进一步地，所述增强感受野模块由五条并联的分支组成，第一分支为1×1卷积，作用等同于残差网络中的残差结构；第二条分支包括一个1×1卷积和一个膨胀率为6的3×3空洞卷积；第三条分支包括一个1×1卷积和一个膨胀率为12的3×3空洞卷积；第四条分支包括一个1×1卷积和一个膨胀率为18的3×3空洞卷积；第五分支包括一个自适应均值池化和一个1×1卷积；前四分支最后分别有一层BN(Batch Normalization)归一化和PReLU激活函数层。Furthermore, the enhanced receptive field module consists of five parallel branches, the first branch is a 1×1 convolution, which is equivalent to the residual structure in the residual network; the second branch includes a 1×1 convolution and a 3×3 dilated convolution with a dilation rate of 6; the third branch includes a 1×1 convolution and a 3×3 dilated convolution with a dilation rate of 12; the fourth branch includes a 1×1 convolution and a 3×3 dilated convolution with a dilation rate of 18; the fifth branch includes an adaptive mean pooling and a 1×1 convolution; the first four branches finally have a layer of BN (Batch Normalization) normalization and a PReLU activation function layer.

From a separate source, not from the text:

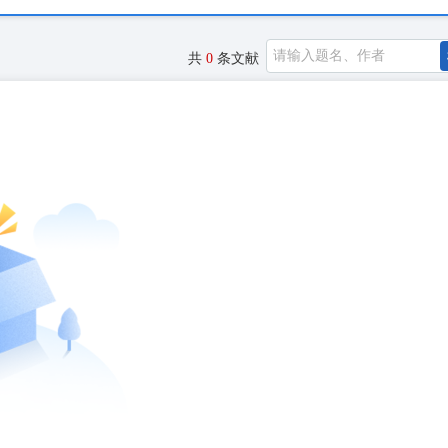
共
0
条文献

进一步地，所述步骤S3中的损失函数根据车道线的形状引用了结构损失计算方式。采用行锚点的方法进行车道线检测，预先定义在h行上划分出多个行锚框，判断每个行锚框是否属于车道线。由于一段距离中的车道线具有连续性，导致不同行锚框中的车道检测点是连续的，因此通过分类向量损失函数L_sim来计算相邻行锚框的相似性损失。同时使用二阶差分方程L_shp来约束车道的形状，判断车道线位置在相邻行上的平滑性，直线情况下为零。使用交叉熵损失L_seg作为辅助分割损失。损失计算公式为：Furthermore, the loss function in step S3 refers to a structural loss calculation method according to the shape of the lane line. The row anchor point method is used to detect lane lines, and multiple row anchor frames are pre-defined on h rows to determine whether each row anchor frame belongs to the lane line. Since the lane lines in a certain distance are continuous, the lane detection points in different row anchor frames are continuous. Therefore, the similarity loss of adjacent row anchor frames is calculated by the classification vector loss function L _sim . At the same time, the second-order difference equation L _shp is used to constrain the shape of the lane and determine the smoothness of the lane line position on adjacent rows, which is zero in the case of a straight line. The cross entropy loss L _seg is used as the auxiliary segmentation loss. The loss calculation formula is:

L_total＝αL_class+β(L_sim+dL_shp)+γL_seg L _total =αL _class +β(L _sim +dL _shp )+γL _seg

式中：α、β、δ、γ都是损失系数,L_class是分类损失。其中，L_sim和L_shp的计算公式为：Where: α, β, δ, γ are all loss coefficients, and L _class is the classification loss. The calculation formulas of L _sim and L _shp are:

式中：_Pi，j，：表示对第i行车道j锚点检测，||x||₁表示L1范数。Loc_i，j表示位置期望，是每一个行锚框分类后输出结果的最大值。Where: _Pi,j,: represents the jth anchor point detection for the i-th lane, ||x|| ₁ represents the L1 norm. _{Loc i,j} represents the position expectation, which is the maximum value of the output result after each row anchor box is classified.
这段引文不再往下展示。